How Do I Get Financial Planning Certification?
Financial planning (Financial Planning) refers to taxpayers' activities to reduce taxation through business and private practice arrangements. Financial planning is based on the needs of individuals (family) or the company, to achieve smooth cash flow and enhance the ability to create wealth.
financial plan
- Financial planning (Financial Planning) is based on the needs of individuals (families) or companies, so that the process of finance from health to security, from security to autonomy, from autonomy to freedom, and to achieve smooth cash flow and wealth creation in the process Improvement of ability.
- Financial planning is often translated into financial management in China, or
- What is the real meaning
- Financial planning is not
Misunderstanding of financial planning
- In China, there are very few people who specially hire financial consultants to do financial planning for themselves. Even if they have a special financial consultant, they may not trust their "small coffers". Therefore, many personal financial planning are modeled after the media or other The information published in the channels shall be formulated by reference. A thorough financial plan is based on an analysis of the financial situation. Financial status refers to a person's income and expenditure. The huge individual differences determine that everyone's financial situation cannot be 100% the same, so there is no ready-made or standard financial plan suitable for a specific group of people.
- For example, category A people have a stable wage income and stable living expenses every month, and they can also deposit a fixed proportion of their wages in a bank; category B people have very volatile income sources due to their professional relationships, and their expenditure accounts for The proportion of income is also very high; the economic source of C-type people is not guaranteed, and the amount of expenditure is relatively fixed; the D-type people inherit a lot of wealth from their previous generation ... The financial planning of these people cannot be similar. Therefore, referring to other people's plans to manage your own finances is a bit like a blind person trying to figure out how to get the expected benefits.

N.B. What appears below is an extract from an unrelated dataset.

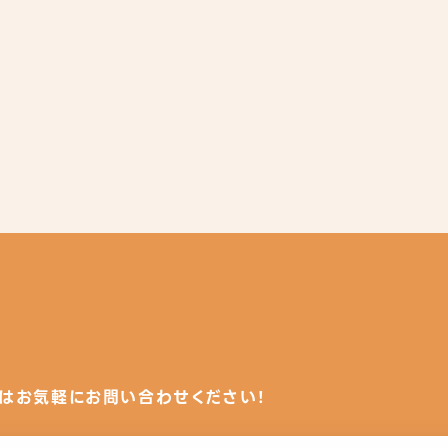
はお気軽にお問い合わせください！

Financial planning fuzzy concept
- We must distinguish between the two concepts of "affordable" and "willing to bear". "Affordable" refers to the degree of loss that individual investors can afford if financial conditions permit, based on scientific analysis and calculations. "Be willing to bear" does not require scientific analysis and calculation, which is mainly related to personal psychological factors. Some investors have psychological reasons, such as eager to get rich quickly, or overly worried about the loss of their originally accumulated wealth, while overestimating or underestimating their risk tolerance. The asset portfolio of investors eager to get rich may be overly inclined to high-risk securities such as stocks and junk bonds, and once the market conditions are unfavorable, they will suffer unbearable losses; the portfolio of overly conservative investors may be overly inclined to low Risky fixed-income securities will lose the opportunity for rapid appreciation of assets when the capital market is developing rapidly, and may affect their future large-scale expenditure plans and retirement plans.
Misaligned financial planning goals
- "At the end of this year, we guarantee a 30% return, and our total assets will exceed one million." It is not a joke that the income of similar idiots is expected, and many people have similar rhetoric when the stock market improved in 2007. "What is the investment income that I require? What is the investment income that a financial plan can achieve?" This is the core concern of all investors and a very important part of a financial plan. It is important to note that there is a difference between what investors want to achieve and what they can achieve.

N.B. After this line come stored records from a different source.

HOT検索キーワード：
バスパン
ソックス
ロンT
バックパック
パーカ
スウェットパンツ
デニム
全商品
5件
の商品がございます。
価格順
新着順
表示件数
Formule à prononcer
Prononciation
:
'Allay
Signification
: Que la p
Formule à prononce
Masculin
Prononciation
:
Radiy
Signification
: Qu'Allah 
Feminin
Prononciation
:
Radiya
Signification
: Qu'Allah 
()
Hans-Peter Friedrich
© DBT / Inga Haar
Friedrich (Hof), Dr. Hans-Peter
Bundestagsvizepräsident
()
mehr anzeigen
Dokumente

- Many investors have a common feature, that is, they want to find a product that provides high yields and low risks, but when asked about the yield target, few people can provide the exact number. The higher the answer, the better. This is an example of a serious disconnect between income and risk appetite. In this world, there are no free lunches and there are almost no high-yield, low-risk products.
- After investors have determined their risk tolerance, they will look for financial instruments in the market based on the level of risk. If we assume that the price of the financial instrument is basically reasonable and basically reflects its degree of risk, then the rate of return of the financial instrument will be a relatively stable value. What we need to do is find a balance between the expected return and the return that the financial plan can achieve. The basic principle is simple: high risk, high return. If you feel that the rate of return that your financial plan can achieve is consistent with your risk appetite, then please forget about ideas such as "higher is better".